Assignment: In full and word for word, copy the listing; no pictures belong in the copy.

Data records:
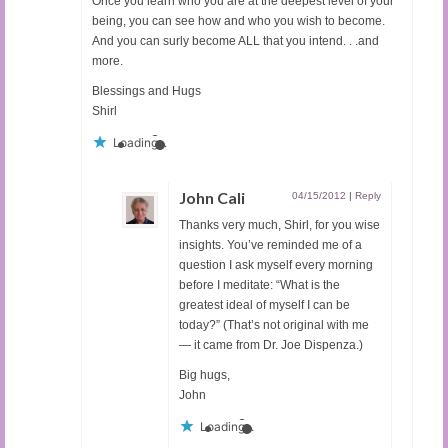
Once you learn who you are at the deepest level of your
being, you can see how and who you wish to become.
And you can surly become ALL that you intend. . .and
more.
Blessings and Hugs
Shirl
Loading...
John Cali
04/15/2012
|
Reply
Thanks very much, Shirl, for you wise
insights. You’ve reminded me of a
question I ask myself every morning
before I meditate: “What is the
greatest ideal of myself I can be
today?” (That’s not original with me
— it came from Dr. Joe Dispenza.)
Big hugs,
John
Loading...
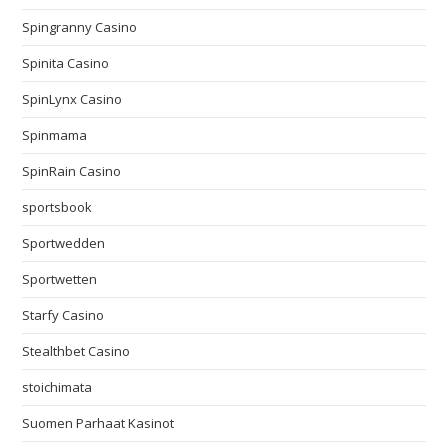
Spingranny Casino
Spinita Casino
SpinLynx Casino
Spinmama
SpinRain Casino
sportsbook
Sportwedden
Sportwetten
Starfy Casino
Stealthbet Casino
stoichimata
Suomen Parhaat Kasinot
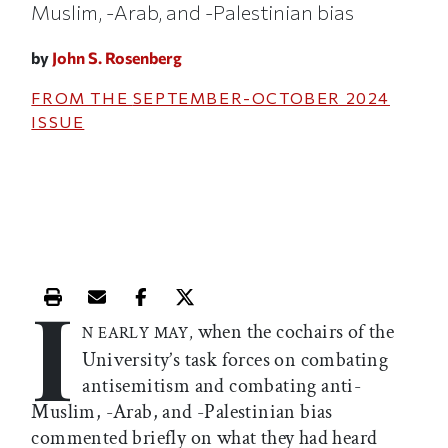
Muslim, -Arab, and -Palestinian bias
by
John S. Rosenberg
FROM THE
SEPTEMBER-OCTOBER 2024
ISSUE
I
Print this article
Email this article
Share this article on Facebook
Share this article on X
when the cochairs of the
N EARLY MAY,
University’s task forces on combating
antisemitism and combating anti-
Muslim, -Arab, and -Palestinian bias
commented briefly on what they had heard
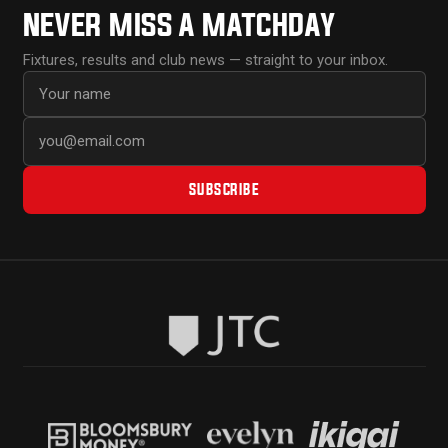
NEVER MISS A MATCHDAY
Fixtures, results and club news — straight to your inbox.
First name
Email address
SUBSCRIBE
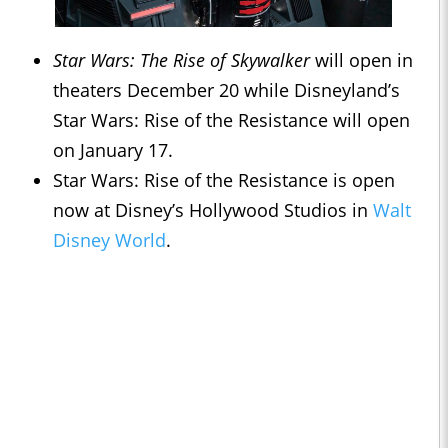
Star Wars: The Rise of Skywalker
will open in
theaters December 20 while Disneyland’s
Star Wars: Rise of the Resistance will open
on January 17.
Star Wars: Rise of the Resistance is open
now at Disney’s Hollywood Studios in
Walt
Disney World
.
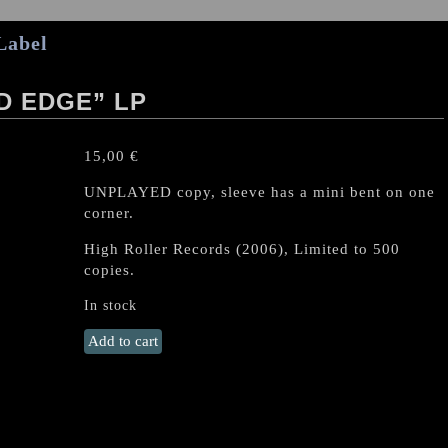
Label
D EDGE” LP
15,00
€
UNPLAYED copy, sleeve has a mini bent on one
corner.
High Roller Records (2006),
Limited to 500
copies.
In stock
OVERDRIVE
Add to cart
"On
Wizard
Edge"
LP
quantity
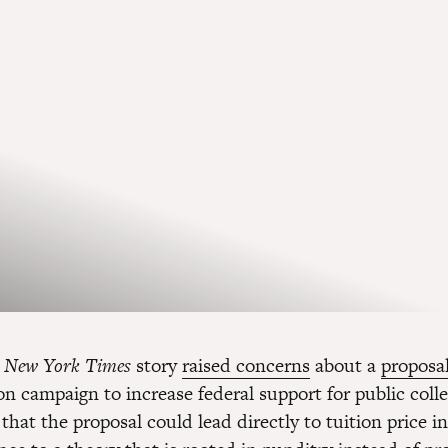
a
New York Times
story
raised concerns
about a
proposa
on campaign to increase federal support for public coll
that the proposal could lead directly to tuition price i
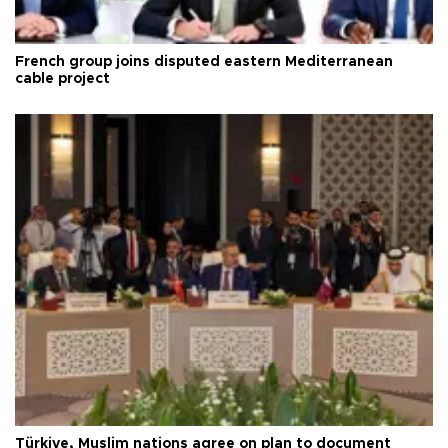
French group joins disputed eastern Mediterranean
cable project
Türkiye, Muslim nations agree on plan to document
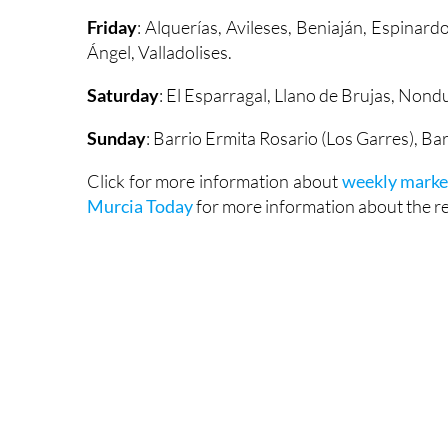
Friday
: Alquerías, Avileses, Beniaján, Espinard
Ángel, Valladolises.
Saturday
: El Esparragal, Llano de Brujas, Non
Sunday
: Barrio Ermita Rosario (Los Garres), Ba
Click for more information about
weekly marke
Murcia Today
for more information about the reg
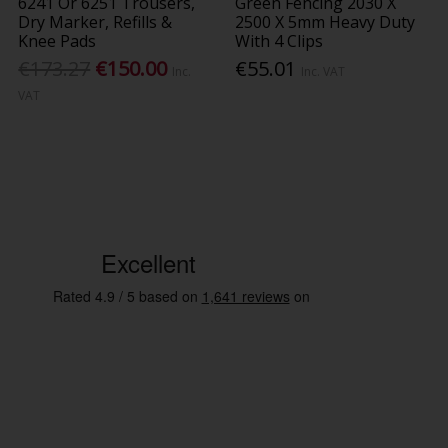
6241 Or 6251 Trousers,
Green Fencing 2030 X
Dry Marker, Refills &
2500 X 5mm Heavy Duty
Knee Pads
With 4 Clips
€173.27
€150.00
€55.01
Inc.
Inc. VAT
VAT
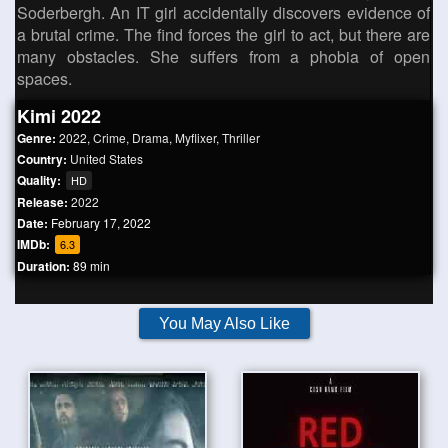
Soderbergh. An IT girl accidentally discovers evidence of
a brutal crime. The find forces the girl to act, but there are
many obstacles. She suffers from a phobia of open
spaces.
Kimi 2022
Genre:
2022
,
Crime
,
Drama
,
Myflixer
,
Thriller
Country:
United States
Quality:
HD
Release:
2022
Date:
February 17, 2022
IMDb:
6.3
Duration:
89 min
You May Also Like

Answer space:
Once you learn who you are at the deepest level of your
being, you can see how and who you wish to become.
And you can surly become ALL that you intend. . .and
more.
Blessings and Hugs
Shirl
Loading...
John Cali
04/15/2012
|
Reply
Thanks very much, Shirl, for you wise
insights. You’ve reminded me of a
question I ask myself every morning
before I meditate: “What is the
greatest ideal of myself I can be
today?” (That’s not original with me
— it came from Dr. Joe Dispenza.)
Big hugs,
John
Loading...
Spingranny Casino
Spinita Casino
SpinLynx Casino
Spinmama
SpinRain Casino
sportsbook
Sportwedden
Sportwetten
Starfy Casino
Stealthbet Casino
stoichimata
Suomen Parhaat Kasinot
Muslim, -Arab, and -Palestinian bias
by
John S. Rosenberg
FROM THE
SEPTEMBER-OCTOBER 2024
ISSUE
I
Print this article
Email this article
Share this article on Facebook
Share this article on X
when the cochairs of the
N EARLY MAY,
University’s task forces on combating
antisemitism and combating anti-
Muslim, -Arab, and -Palestinian bias
commented briefly on what they had heard
NEVER MISS A MATCHDAY
Fixtures, results and club news — straight to your inbox.
First name
Email address
SUBSCRIBE
Star Wars: The Rise of Skywalker
will open in
theaters December 20 while Disneyland’s
Star Wars: Rise of the Resistance will open
on January 17.
Star Wars: Rise of the Resistance is open
now at Disney’s Hollywood Studios in
Walt
Disney World
.
Label
D EDGE” LP
15,00
€
UNPLAYED copy, sleeve has a mini bent on one
corner.
High Roller Records (2006),
Limited to 500
copies.
In stock
OVERDRIVE
Add to cart
"On
Wizard
Edge"
LP
quantity
a
New York Times
story
raised concerns
about a
proposa
on campaign to increase federal support for public coll
that the proposal could lead directly to tuition price i
French group joins disputed eastern Mediterranean
cable project
Türkiye, Muslim nations agree on plan to document
Friday
: Alquerías, Avileses, Beniaján, Espinard
Ángel, Valladolises.
Saturday
: El Esparragal, Llano de Brujas, Non
Sunday
: Barrio Ermita Rosario (Los Garres), Ba
Click for more information about
weekly marke
Murcia Today
for more information about the reg
6241 Or 6251 Trousers,
Green Fencing 2030 X
Dry Marker, Refills &
2500 X 5mm Heavy Duty
Knee Pads
With 4 Clips
€173.27
€150.00
€55.01
Inc.
Inc. VAT
VAT
Soderbergh. An IT girl accidentally discovers evidence of
a brutal crime. The find forces the girl to act, but there are
many obstacles. She suffers from a phobia of open
spaces.
Kimi 2022
Genre:
2022
,
Crime
,
Drama
,
Myflixer
,
Thriller
Country:
United States
Quality:
HD
Release:
2022
Date:
February 17, 2022
IMDb:
6.3
Duration:
89 min
You May Also Like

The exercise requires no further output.